• _EXERCISE OBJECTIVE_
An exact transcription of all the records, free of pictures, is the expected answer.

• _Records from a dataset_
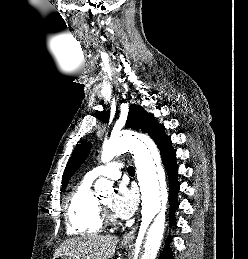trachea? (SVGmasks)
<instances>
[{"mask_svg":"<svg viewBox=\"0 0 248 259\" xmlns=\"http://www.w3.org/2000/svg\"><path fill=\"white\" fill-rule=\"evenodd\" d=\"M128 173H129V174H134V173H135L134 167L129 166V167H128Z\"/></svg>","mask_w":248,"mask_h":259,"instance_id":"trachea-1","label":"trachea"}]
</instances>
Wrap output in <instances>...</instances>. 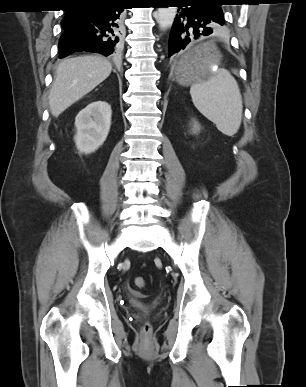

• _PROBLEM SOLUTION_
trachea? (SVGmasks)
<instances>
[{"mask_svg":"<svg viewBox=\"0 0 248 259\" xmlns=\"http://www.w3.org/2000/svg\"><path fill=\"white\" fill-rule=\"evenodd\" d=\"M128 173H129V174H134V173H135L134 167L129 166V167H128Z\"/></svg>","mask_w":248,"mask_h":259,"instance_id":"trachea-1","label":"trachea"}]
</instances>
Wrap output in <instances>...</instances>. 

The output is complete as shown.